Sebaliknya, justru kegagalan yang diperoleh. Dan, hal itulah yang dialami Samsudin Dakman, saat menjalankan bisnis busana muslim khusus untuk pria.
Bisnis itu, sekitar tahun 2010−2011, mengalami masalah yang diistilahkan Samsudin karena ia tidak memiliki “ilmu” di bidang itu. Masalah yang ada semakin menjadi-jadi, ketika badai krisis global menghantam bisnisnya.
Samsudin pun berusaha mengatasinya. Tapi, sebelum masalah itu tuntas terselesaikan, ia beralih ke bisnis lain. Imbasnya, peluang baru itu justru membuatnya semakin terpuruk, modal pun amblas.
Namun, Samsudin tidak patah arang. Ia mencari terobosan baru dengan sisa modal dari bisnisnya yang terdahulu. Akhirnya, ia memperoleh ide untuk membuat jaket batik yang dihadirkan ke masyarakat pada 11 Mei 2011.
Usaha pembuatan jaket yang diberi nama MICKOT House of Jacket ini, terinspirasi saat ia berumrah pada tahun 2010. “Miqot merupakan waktu atau tempat bagi seseorang untuk mulai mengganti bajunya dengan baju ihram. Dan, saat itulah, saya merasakan adanya sebuah peluang yang bagus,” tutur kelahiran Cirebon, 11 Maret 1970 ini.
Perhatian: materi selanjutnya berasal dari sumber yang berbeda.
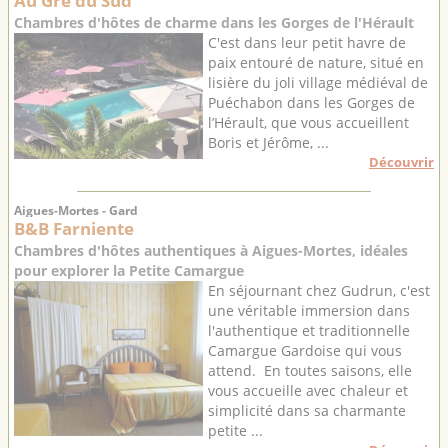
Au Gré du Sud
Chambres d'hôtes de charme dans les Gorges de l'Hérault
C'est dans leur petit havre de
paix entouré de nature, situé en
lisière du joli village médiéval de
Puéchabon dans les Gorges de
l’Hérault, que vous accueillent
Boris et Jérôme, ...
Découvrir
Aigues-Mortes - Gard
B&B Farniente
Chambres d'hôtes authentiques à Aigues-Mortes, idéales
pour explorer la Petite Camargue
En séjournant chez Gudrun, c'est
une véritable immersion dans
l'authentique et traditionnelle
Camargue Gardoise qui vous
attend. En toutes saisons, elle
vous accueille avec chaleur et
simplicité dans sa charmante
petite ...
MICKOT, setelah menjadi brand, ternyata mempunyai arti sendiri-sendiri yaitu Modern, International, Charming, Knowledgeable, Original, dan Trendy. Samsudin membangunnya, kala ia sudah mengetahui “ilmunya”. Tepatnya, sejak ia bergabung dengan Dinar Coach International.
“Pada dasarnya, setiap pengusaha harus memiliki pelatih bisnis agar tidak keluar dari jalur. Sebab, bisa jadi pengusaha itu pintar, tapi ia belum mengetahui bagaimana caranya ‘bermain’. Dengan adanya pelatih bisnis, kita juga mempunyai semacam tempat curhat. Sehingga, selalu berada di posisi yang tepat dan lebih waspada dalam melangkah,” ujar Samsudin, yang juga didukung penuh oleh sang istri.
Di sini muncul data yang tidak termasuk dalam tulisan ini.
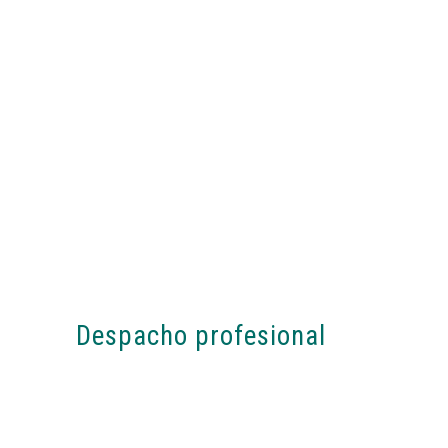
Despacho profesional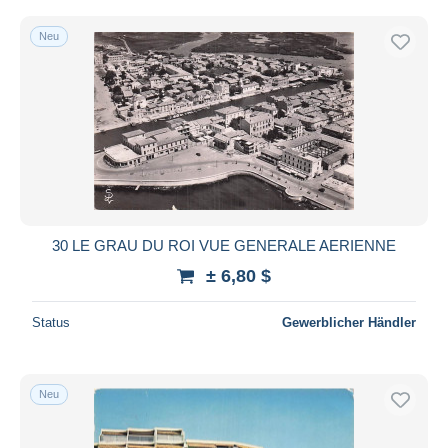
Neu
30 LE GRAU DU ROI VUE GENERALE AERIENNE
± 6,80 $
Status
Gewerblicher Händler
Neu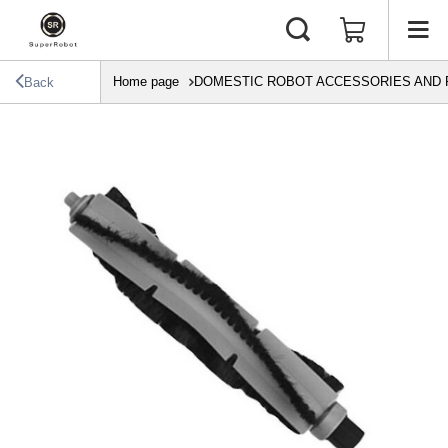
Home page
DOMESTIC ROBOT ACCESSORIES AND 
Back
Dinar Coach International, ia memaparkan, membagikan dua ilmu. Salah satunya yaitu Ilmu Langit di mana di sini ada delapan hal yang harus dilakukan bila seseorang ingin terjun ke dunia bisnis yaitu (1) sedekah, (2) shalat tahajud, (3) shalat dhuha, (4) menyelaraskan doa dengan Ibunda/istri, (5) berprasangka baik, (6) dzikir dan istighfar (7) silaturahmi, (8) menikah.
Ilmu Langit itu, digabungkannya dengan lima strategi bisnisnya sendiri yaitu (1) bisnis itu harus diketahui masyarakat, (2) setelah diketahui, tentu masyarakat akan bertanya, (3) setelah bertanya, tentu masyarakat akan membeli, (4) setelah dibeli, maka harus membukukan margin/keuntungan, (5) memberikan pelayanan yang bagus. “Kami juga mencari tim yang bagus, yang sesuai dengan visi dan misi kami. Dengan cara-cara ini, meski dulu kami sangat terpuruk dan kini sudah beralih produk, klien-klien lama kami dapat kembali lagi,” katanya.
Sementara tentang jaket batiknya, ia melanjutkan, pada dasarnya bangsa kita mempunyai warisan budaya yang luar biasa yaitu batik. Tapi, selama ini, batik hanya dibentuk menjadi kemeja, gaun, daster, dan sebagainya.
Dari situlah, Samsudin terinspirasi membuat jaket batik. Ia yakin, produk ini akan menjadi salah satu sumber energi di dunia fesyen.
Naluri bisnisnya benar. Hal itu, terlihat dari banyaknya perusahaan asing yang meminati jaket batiknya, dengan menjadikannya sebagai cinderamata atau memakainya dalam event-event internasional.
Di samping jaket batik, MICKOT juga menyediakan jaket jas, jaket semi jas, dan jaket. Setiap bulan, dengan dibantu para penjahitnya, ia berproduksi sesuai pesanan. “Kami menjalankan konsep made by order guna meminimalkan risiko,” ungkapnya.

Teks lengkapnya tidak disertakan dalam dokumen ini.